Decide if you’re hiring help. If you’re being asked to submit only a document or two, you might opt to handle that on your own. But: If you are being asked to meet with an IRS agent, it’s usually wise to hire an enrolled agent or CPA who has significant audit experience to represent you throughout the audit. This could cost anywhere from a few thousand dollars to $10,000 or more, depending on the complexity of the audit and other factors. If that’s more than you’re willing to spend, consider paying a tax pro to review the audit letter and the relevant part of your return and then offer you guidance, which might take only a few hours of his/her time.

Separate the relevant documents from the rest of your tax paperwork. If you show up to the audit with a box full of unorganized receipts, the IRS agent will wonder how you were able to get to your numbers in the first place…or assume that some or all of the expenses were a guess or made up. Result: The audit might be expanded.

Smart strategy: Bring only the paperwork relevant to the specific topics cited in the audit letter and/or requested by the IRS on an “Information Document Request” (IDR). If the auditor asks to see anything else, say you didn’t bring it because it wasn’t mentioned on the IDR. Organize the documents you do bring to the audit by topic, not chronologically.
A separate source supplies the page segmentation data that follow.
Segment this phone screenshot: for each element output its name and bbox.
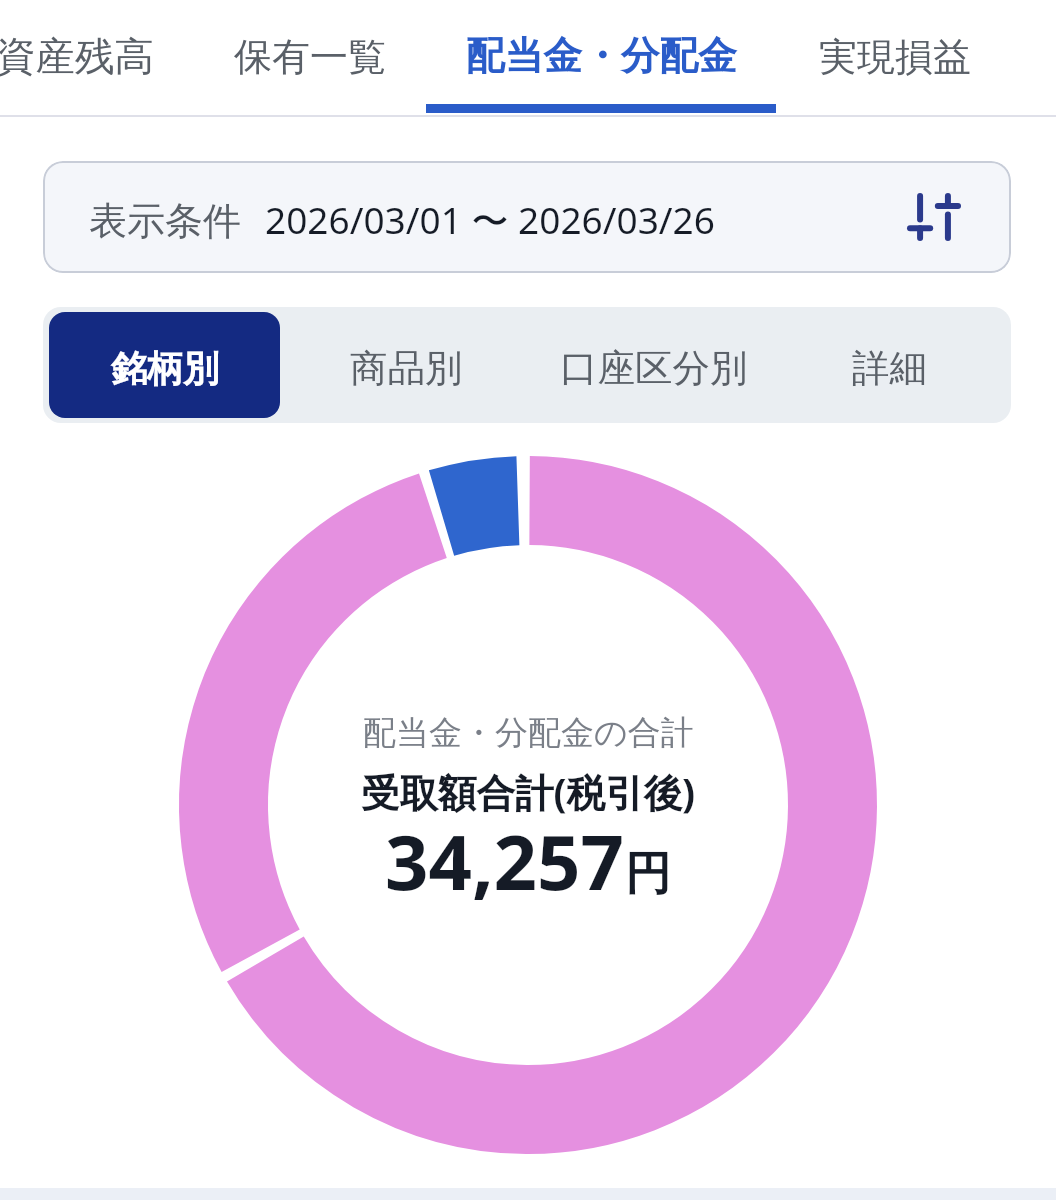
button[interactable]: 商品別 xyxy=(280,312,533,418)
button[interactable]: 表示条件を変更 xyxy=(904,187,964,247)
staticText: 商品別 xyxy=(350,345,463,392)
button[interactable]: 資産残高 xyxy=(0,0,171,117)
staticText: 実現損益 xyxy=(819,33,971,81)
staticText: 2026/03/01 〜 2026/03/26 xyxy=(265,194,715,245)
staticText: 34,257 xyxy=(385,809,625,913)
staticText: 表示条件 xyxy=(89,197,241,245)
button[interactable]: 表示条件 xyxy=(43,161,1011,273)
staticText: 資産残高 xyxy=(0,32,154,82)
staticText: 配当金・分配金 xyxy=(466,32,737,81)
button[interactable]: 配当金・分配金 xyxy=(426,0,776,117)
staticText: 口座区分別 xyxy=(560,345,748,392)
staticText: 銘柄別 xyxy=(111,346,219,391)
staticText: 受取額合計(税引後) xyxy=(361,766,696,819)
staticText: 配当金・分配金の合計 xyxy=(363,712,694,754)
staticText: 保有一覧 xyxy=(234,33,386,81)
staticText: 詳細 xyxy=(852,345,927,392)
staticText: 円 xyxy=(625,845,671,903)
button[interactable]: 実現損益 xyxy=(776,0,1014,117)
button[interactable]: 口座区分別 xyxy=(533,312,774,418)
button[interactable]: 銘柄別 xyxy=(49,312,280,418)
button[interactable]: 保有一覧 xyxy=(193,0,426,117)
button[interactable]: 詳細 xyxy=(774,312,1005,418)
If relevant receipts or evidence are missing from your records, seek replacements before the audit. Perhaps a merchant can provide a copy of a missing invoice. Or perhaps third parties who have knowledge of the situation can provide notarized statements—third-party testimony can carry considerable weight with the IRS.

Be prepared to explain any aspects of the return that the auditor is likely to question. Read the sections of your return that are being audited, and/or pay a tax pro to do so. What might make an auditor think, This doesn’t make sense? Example: If you live in an expensive city, are self-employed and claimed $60,000 in income with $45,000 in expenses, be ready not only to prove that those expenses are legitimate but to explain how you managed to survive on just $15,000 in income. You could bring investment company statements to prove that you withdrew money from your savings to pay your bills…or bank records from both your account and your brother’s account showing that he gifted you money to help you through the lean year.

Read relevant IRS publications before your audit. IRS Publication 1, Your Rights as a Taxpayer, provides useful background for any taxpayer facing an audit. If your business is being audited, read the IRS’s Audit Technique Guide (ATG) for your sector. These aren’t easy reads, and some guides are out of date in places, but they can provide a sense of what IRS auditors are looking for when they examine businesses like yours. Enter “” and “Audit Techniques Guides” into a search engine to find these on the IRS website.